The experience of conducting clinical trials with advanced therapy medicinal products (ATMPs) in a real-world clinical setting, according to a new European Medicines Agency (EMA) summary of a conference discussion, can mean “battling multiple and often ridiculous barriers.”
The summary of a December regulatory conference in London on ATMPs notes that after a decade of having Regulation (EC) No 1394/2007 in force to speed access to ATMPs, “real progress has been made,” though a range of issues, from a lack of sustainable funding to problems with running trials to insufficient transparency and regulatory guidance, is still hampering greater uptake of ATMPS.
The report uses the example of an ex vivo autologous cell and gene therapy product and of a centralized facility versus decentralized, regional manufacturing hubs, where more processes can be automated, and hones in on three critical challenges:
- "Vector scale-up, moving from adherent culture (small batch sizes) to fully disposable and scalable suspension platformss, eliminating the need for ongoing plasmid manufacture
- Ex vivo cell processing, currently a manual process (extraction) requiring highly skilled operators and where scale-out needs can be significant since patient populations, particularly in oncology, can be large
- Change management and comparability for manufacturing changes aiming to enable the treatment of larger populations.
“Key questions arising from the discussed example included agreeing what and how to measure (changes, cycles, processes), how a change in one process will affect (an)other(s), the need for in vivo comparability studies, how robustness can be compared between sites, understanding the variability of cells (inherent in people) and its impact, and analytics and methodologies,” the report says.
It also touches on the use of patient or treatment registries, which “offer opportunities to generate new data, for label expansion, and to study changes in mode of use or administration, which is particularly useful for ATMPs. However, the dichotomy between academic registries (concerned with data quality and integrity, GCP compliance, regulatory accountability and pharmacovigilance) and industry registries (concerned with the commitment of investigators, duplications, multiple investigations and questions of independence) makes their use difficult.
“Other challenges include implementing clinical trial standards (a registry is a living creature so data change with the patient’s health journey), study complexity; country or site activation; and restricted access and reimbursement based on payment by result. A solution could be to have different types of platforms for registries in the hands of specialised data platform providers (guardians), with patients owning the data (users) and other stakeholders having access,” the report notes.
And while investors provided over $80 billion of available venture capital in 2016 (year to date) and €100 billion in 2015, the report cautions that only “a tiny percentage of deal proposals are successful each year, however, due mainly to insufficiently novel products being offered, or failure to adequately address an unmet need. The biggest problem for promising start-ups is the lack of venture capital funding in Europe. While they often receive initial support, they lack follow-up finance for the next phases, which means they have to go to the US or elsewhere and Europe fails to reap the benefit.”
As far as these “multiple and often ridiculous barriers” to running ATMP trials, the report offers the example of bio-safety levels (BSL) attributed to an ATMP candidate by different competent authorities in EU member states, which can differ widely.

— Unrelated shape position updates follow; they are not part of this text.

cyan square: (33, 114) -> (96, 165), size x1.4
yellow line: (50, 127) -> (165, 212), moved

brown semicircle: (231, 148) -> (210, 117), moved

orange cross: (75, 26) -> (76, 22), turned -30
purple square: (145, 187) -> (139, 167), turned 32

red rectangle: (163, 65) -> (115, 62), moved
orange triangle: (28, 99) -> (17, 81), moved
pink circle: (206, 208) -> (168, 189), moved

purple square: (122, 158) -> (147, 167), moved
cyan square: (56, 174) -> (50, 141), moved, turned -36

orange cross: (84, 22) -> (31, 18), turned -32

“In the case of TalimogeneLaherparepvec (TVEC) immunotherapy treatment, a BSL2 designation was given in Austria and Germany, but BSL1 in Spain. While BSL2 information is well defined for the laboratory research, there is no available information on its requirements in clinical settings to aid healthcare professionals with their hands-on work with patients. Study start-up was also markedly quicker in countries without BSL2 designation, it was noted.”